Secrets Manager was the other. I defaulted to it as the AWS-recommended pattern, only spotting the £1.20 monthly line item a few weeks in when I opened AWS Cost Explorer and noticed the bill was mostly secrets I wasn't rotating. Migration to SSM Parameter Store was an afternoon. The full reasoning is in the cost-engineering writeup; the regret isn't the £1.20 but the months I'd been paying for rotation I never used.

How I'd productionise

The pipeline fails occasionally on collection because Cloudflare blocks the AWS IP ranges that Lambda exits from. The curl_cffi impersonation gets past the TLS-fingerprinting layer; it doesn't help with the IP-level block, which fires intermittently and takes out a run. The production fix is a residential-IP proxy service (BrightData and similar) or a VPC with a NAT routed through residential IPs.
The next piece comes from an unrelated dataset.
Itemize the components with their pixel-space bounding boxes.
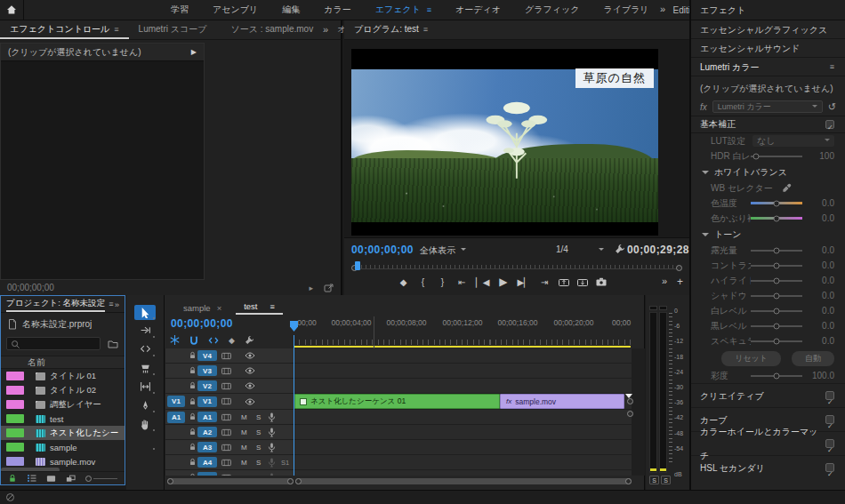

Both are persistent monthly costs in the tens of pounds, which doesn't make sense for a personal pipeline that costs £2/week to run. So I live with the failure-and-retry: a failed run triggers a CloudWatch alarm, I rerun the Step Function manually, the extra invocation cost is rounding error. If the project ever needed to serve anyone else, the residential-proxy line item would be the first thing I'd add.